Ainda conforme a denúncia, João Jazbik Neto, Elodir Hofmann e Geovane Garcia Abbegg, em comunhão de esforços e unidade de desígnios, teriam inovado artificiosamente o estado do local e das coisas nele existentes, mediante a retirada e ocultação de um armário contendo diversas armas de fogo e munições, além de uma arma de fogo de cano longo, do cômodo onde ocorreu o crime, com a finalidade de induzir a perícia a erro e dificultar a investigação criminal.

Segundo a promotora, a perícia realizada no local constatou que, no cômodo onde os fatos ocorreram, havia indícios de que um móvel havia sido arrastado e retirado de sua posição original. O armário foi posteriormente localizado em outra casa da propriedade, contendo em seu interior as armas de fogo apreendidas nos autos.

A denúncia também destaca que os elementos periciais concluíram que Fabíola foi submetida a agressões físicas com objeto corto-contundente não identificado antes de ser atingida pelo disparo de arma de fogo que causou sua morte. A promotora ressalta que o feminicídio ocorreu "por razão da condição do gênero feminino, consistente em violência doméstica e familiar".

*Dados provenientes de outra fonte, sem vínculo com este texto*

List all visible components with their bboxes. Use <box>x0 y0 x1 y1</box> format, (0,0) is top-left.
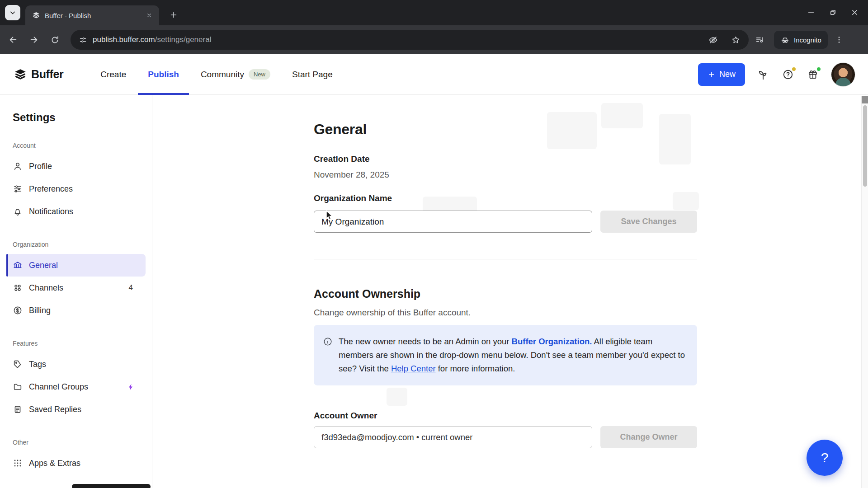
lightning-bolt-icon <box>127 383 135 391</box>
page-title: General <box>314 121 697 138</box>
user-avatar[interactable] <box>831 62 855 87</box>
forward-arrow-icon <box>29 35 39 45</box>
floating-help-button[interactable]: ? <box>807 440 843 476</box>
incognito-label: Incognito <box>794 36 821 44</box>
help-icon[interactable] <box>781 68 795 81</box>
new-badge: New <box>249 69 270 80</box>
account-owner-input[interactable] <box>314 426 592 448</box>
page-scrollbar[interactable] <box>861 96 868 488</box>
question-mark-icon: ? <box>821 450 829 465</box>
incognito-badge[interactable]: Incognito <box>774 31 828 49</box>
section-label-features: Features <box>13 340 152 347</box>
creation-date-label: Creation Date <box>314 154 697 164</box>
brand-name: Buffer <box>31 68 63 81</box>
section-label-organization: Organization <box>13 241 152 248</box>
change-owner-button[interactable]: Change Owner <box>600 426 697 448</box>
buffer-favicon-icon <box>32 11 40 19</box>
three-dots-icon <box>835 35 844 44</box>
sidebar-item-billing[interactable]: Billing <box>6 299 146 322</box>
app-header: Buffer Create Publish CommunityNew Start… <box>0 54 868 95</box>
window-close-button[interactable] <box>844 2 865 23</box>
sidebar-item-channel-groups[interactable]: Channel Groups <box>6 375 146 398</box>
tab-search-button[interactable] <box>5 5 20 20</box>
notification-dot <box>791 66 797 72</box>
sidebar-item-apps-extras[interactable]: Apps & Extras <box>6 452 146 474</box>
sidebar-item-channels[interactable]: Channels 4 <box>6 277 146 299</box>
new-post-button[interactable]: New <box>698 63 745 86</box>
account-ownership-subtitle: Change ownership of this Buffer account. <box>314 308 697 318</box>
window-restore-button[interactable] <box>822 2 844 23</box>
tab-title: Buffer - Publish <box>45 12 139 19</box>
section-label-account: Account <box>13 142 152 149</box>
section-label-other: Other <box>13 439 152 446</box>
tab-close-icon[interactable] <box>144 10 155 21</box>
plus-icon <box>169 10 178 19</box>
building-icon <box>13 260 23 270</box>
sidebar-item-saved-replies[interactable]: Saved Replies <box>6 398 146 421</box>
browser-toolbar: publish.buffer.com/settings/general Inco… <box>0 25 868 54</box>
sliders-icon <box>13 184 23 194</box>
sidebar-item-tags[interactable]: Tags <box>6 353 146 375</box>
bookmark-star-icon[interactable] <box>727 31 744 48</box>
eye-off-icon[interactable] <box>704 31 722 48</box>
forward-button[interactable] <box>24 30 43 49</box>
browser-tab-strip: Buffer - Publish <box>0 0 868 25</box>
buffer-logo-icon <box>14 68 27 81</box>
reload-button[interactable] <box>45 30 64 49</box>
primary-nav: Create Publish CommunityNew Start Page <box>90 54 344 94</box>
growth-plant-icon[interactable] <box>756 68 770 81</box>
dollar-icon <box>13 305 23 315</box>
sidebar-title: Settings <box>13 111 152 124</box>
header-actions: New <box>698 54 868 94</box>
note-icon <box>13 404 23 414</box>
new-tab-button[interactable] <box>166 8 181 22</box>
plus-icon <box>708 70 716 79</box>
url-text: publish.buffer.com/settings/general <box>93 35 211 44</box>
reload-icon <box>50 35 60 45</box>
save-changes-button[interactable]: Save Changes <box>600 211 697 233</box>
sidebar-item-preferences[interactable]: Preferences <box>6 178 146 200</box>
sidebar-item-notifications[interactable]: Notifications <box>6 200 146 223</box>
sidebar-item-profile[interactable]: Profile <box>6 155 146 178</box>
person-icon <box>13 161 23 171</box>
url-bar[interactable]: publish.buffer.com/settings/general <box>71 30 749 50</box>
tag-icon <box>13 359 23 369</box>
back-arrow-icon <box>8 35 18 45</box>
incognito-icon <box>780 35 790 45</box>
section-divider <box>314 259 697 259</box>
back-button[interactable] <box>4 30 23 49</box>
media-controls-icon[interactable] <box>750 30 769 49</box>
scrollbar-cap <box>862 96 868 103</box>
restore-icon <box>829 8 837 17</box>
buffer-logo[interactable]: Buffer <box>14 54 63 94</box>
nav-community[interactable]: CommunityNew <box>190 54 281 94</box>
settings-main-panel: General Creation Date November 28, 2025 … <box>153 95 868 488</box>
window-controls <box>800 1 865 23</box>
ownership-info-text: The new owner needs to be an Admin on yo… <box>339 335 686 375</box>
creation-date-value: November 28, 2025 <box>314 170 697 180</box>
help-center-link[interactable]: Help Center <box>391 364 436 373</box>
apps-grid-icon <box>13 458 23 468</box>
ownership-info-box: The new owner needs to be an Admin on yo… <box>314 325 697 385</box>
browser-menu-button[interactable] <box>830 30 849 49</box>
browser-tab[interactable]: Buffer - Publish <box>25 5 159 25</box>
chevron-down-icon <box>8 8 17 17</box>
notification-dot <box>816 66 821 72</box>
gift-icon[interactable] <box>806 68 820 81</box>
organization-name-label: Organization Name <box>314 193 697 203</box>
organization-name-input[interactable] <box>314 211 592 233</box>
nav-publish[interactable]: Publish <box>137 54 190 94</box>
minimize-icon <box>807 8 816 17</box>
sidebar-item-general[interactable]: General <box>6 254 146 277</box>
close-icon <box>850 8 859 17</box>
site-info-icon[interactable] <box>79 36 87 44</box>
nav-create[interactable]: Create <box>90 54 137 94</box>
buffer-organization-link[interactable]: Buffer Organization. <box>512 337 592 346</box>
folder-icon <box>13 382 23 392</box>
channels-grid-icon <box>13 283 23 293</box>
window-minimize-button[interactable] <box>800 2 822 23</box>
channels-count-badge: 4 <box>129 283 133 292</box>
nav-start-page[interactable]: Start Page <box>281 54 344 94</box>
scrollbar-thumb[interactable] <box>863 105 867 187</box>
account-owner-label: Account Owner <box>314 411 697 421</box>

Para o Ministério Público, o crime é qualificado e, em caso de condenação, deve ter a pena agravada. A promotora sustenta que o homicídio foi praticado mediante meio cruel, afirmando que a vítima foi submetida a sucessivas agressões na região da cabeça com instrumento corto-contundente antes de ser alvejada pelo disparo fatal, circunstância que, segundo a denúncia, evidencia sofrimento físico intenso e desnecessário à produção do resultado morte.

A denúncia também aponta que o crime foi cometido mediante recurso que dificultou a defesa da vítima. De acordo com a dinâmica reconstruída a partir dos vestígios periciais, Fabíola teria sido inicialmente atingida por um golpe que a fez cair de joelhos. Em seguida, sofreu novo golpe e caiu ao solo, momento em que teve significativamente reduzida sua capacidade de reação. Posteriormente, já caída, teve a cabeça levantada e foi atingida pelo disparo fatal. Para a promotora, a dinâmica dos fatos demonstra que a vítima foi surpreendida pelo agressor e teve reduzida sua capacidade de reação e defesa.

A promotora também acusa João Jazbik Neto de praticar violência psicológica contra Fabíola, mediante condutas destinadas a degradar e controlar suas ações, comportamentos e decisões, prejudicando sua saúde psicológica e sua autodeterminação.

Na denúncia, o Ministério Público requer ainda que, em caso de condenação, seja fixado o pagamento de indenização mínima correspondente a 100 salários mínimos por João Jazbik Neto para reparação dos danos causados pelas infrações.

Com o recebimento da denúncia, o processo entra na fase de instrução, com a produção de provas em juízo, até que seja definido se João Jazbik Neto será ou não submetido a julgamento pelo Tribunal do Júri. 

Com o recebimento da denúncia, o processo entra na fase de instrução, com a produção de provas em juízo, até que seja definido se João Jazbik Neto será ou não submetido a julgamento pelo Tribunal do Júri. 

O médico responde ao processo em liberdade. Preso em duas ocasiões no decorrer da investigação do crime, ele foi solto nas duas oportunidades por decisões do Tribunal de Justiça de Mato Grosso do Sul (TJMS).